MAR 11, 2013
This article considers the term "functional block," which refers to the concept of lacrimal drainage dysfunction in the presence of anatomical patency. The authors conclude that this may be a confusing term for the condition of a likely heterogeneous group of patients. They suggest the term "functional epiphora" - with "no delay" or with "pre-or post-sac?? delay" - as a substitute.
The authors reviewed the clinical features, investigative findings and treatment options in patients with functional block. They found that if there is epiphora when all other causes have been excluded and there is no objective evidence of delayed outflow or a stenotic system, then the term "functional epiphora with no delay" seems appropriate.
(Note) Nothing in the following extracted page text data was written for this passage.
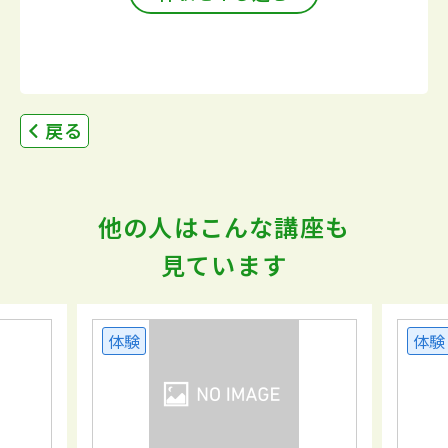
戻る
他の人はこんな講座も
見ています
体験
体験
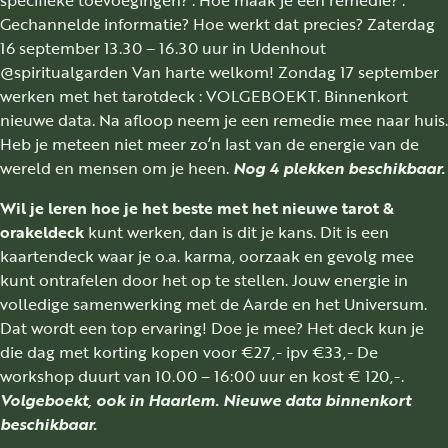
Gechannelde informatie? Hoe werkt dat precies? Zaterdag
16 september 13.30 – 16.30 uur in Udenhout
@spiritualgarden Van harte welkom! Zondag 17 september
werken met het tarotdeck : VOLGEBOEKT. Binnenkort
nieuwe data. Na afloop neem je een remedie mee naar huis.
Heb je meteen niet meer zo’n last van de energie van de
wereld en mensen om je heen.
Nog 4 plekken beschikbaar.
Wil je leren hoe je het beste met het nieuwe tarot &
orakeldeck
kunt werken, dan is dit je kans. Dit is een
kaartendeck waar je o.a. karma, oorzaak en gevolg mee
kunt ontrafelen door het op te stellen. Jouw energie in
volledige samenwerking met de Aarde en het Universum.
Dat wordt een top ervaring! Doe je mee? Het deck kun je
die dag met korting kopen voor €27,- ipv €33,- De
workshop duurt van 10.00 – 16:00 uur en kost € 120,-.
Volgeboekt, ook in Haarlem. Nieuwe data
binnenkort
beschikbaar.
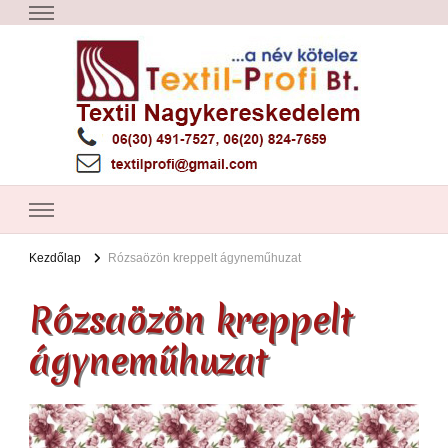
Textil Győr
Textil nagykereskedelem – Győr
Kezdőlap
Rózsaözön kreppelt ágyneműhuzat
Rózsaözön kreppelt
ágyneműhuzat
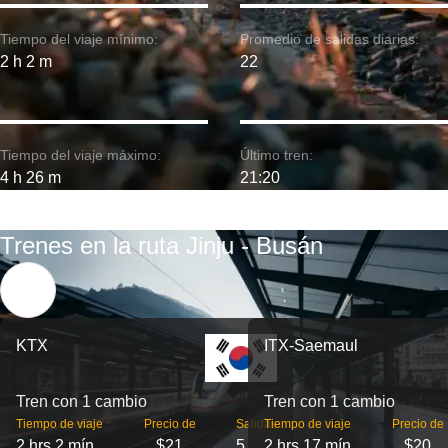
Tiempo del viaje mínimo:
Promedio de salidas diarias:
2 h 2 m
22
Tiempo del viaje máximo:
Último tren:
4 h 26 m
21:20
Trenes en la ruta Jinju - Busán
KTX
ITX-Saemaul
Tren con 1 cambio
Tren con 1 cambio
Tiempo de viaje
Precio de
Salidas
Tiempo de viaje
Precio de
2 hrs 2 mín
$21
5
2 hrs 17 mín
$20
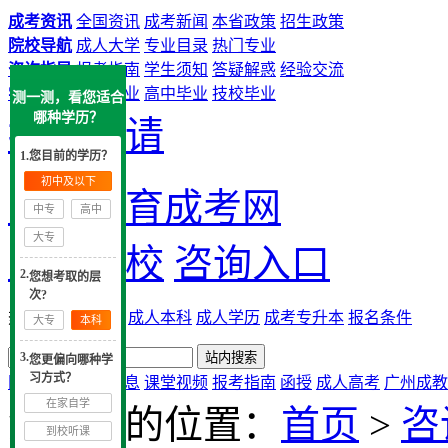
成考资讯
全国资讯
成考新闻
本省政策
招生政策
院校导航
成人大学
专业目录
热门专业
咨询指导
报考指南
学生须知
答疑解惑
经验交流
学历提升
中专毕业
高中毕业
技校毕业
测一测，看您适合
哪种学历？
提交申请
1.您目前的学历？
初中及以下
大牛教育成考网
中专
高中
大专
成考院校
咨询入口
2.
您想考取的层
次?
热搜：
广州成考
成人本科
成人学历
成考专升本
报名条件
大专
本科
3.
您更偏向哪种学
习方式？
网站首页
实用信息
课堂视频
报考指南
函授
成人高考
广州成教
在家自学
您现在的位置：
首页
>
咨
到校听课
However, if clinical assessment and dacryocystography indicate a patent system with delay, then these patients should be classified depending on the level of outflow delay as either "functional epiphora with pre-sac delay," or "functional epiphora with post-sac delay." Finally, if dacryocystography indicates a stenotic system but patency on syringing, these patients should be distinguished from those with functional epiphora and classified as having nasolacrimal duct stenosis.
They write that this distinction is valid as treatment outcomes could differ between the groups, and this can only be determined by future studies utilizing comparable diagnostic criteria. However, they also acknowledge that these criteria are a crude attempt to subclassify this group of patients, and there is still no standardization for the investigations used.
They conclude that there is a need to standardize the interpretation of dacryocystography and for better normative data to examine the correlation between frequently used clinical tests and imaging.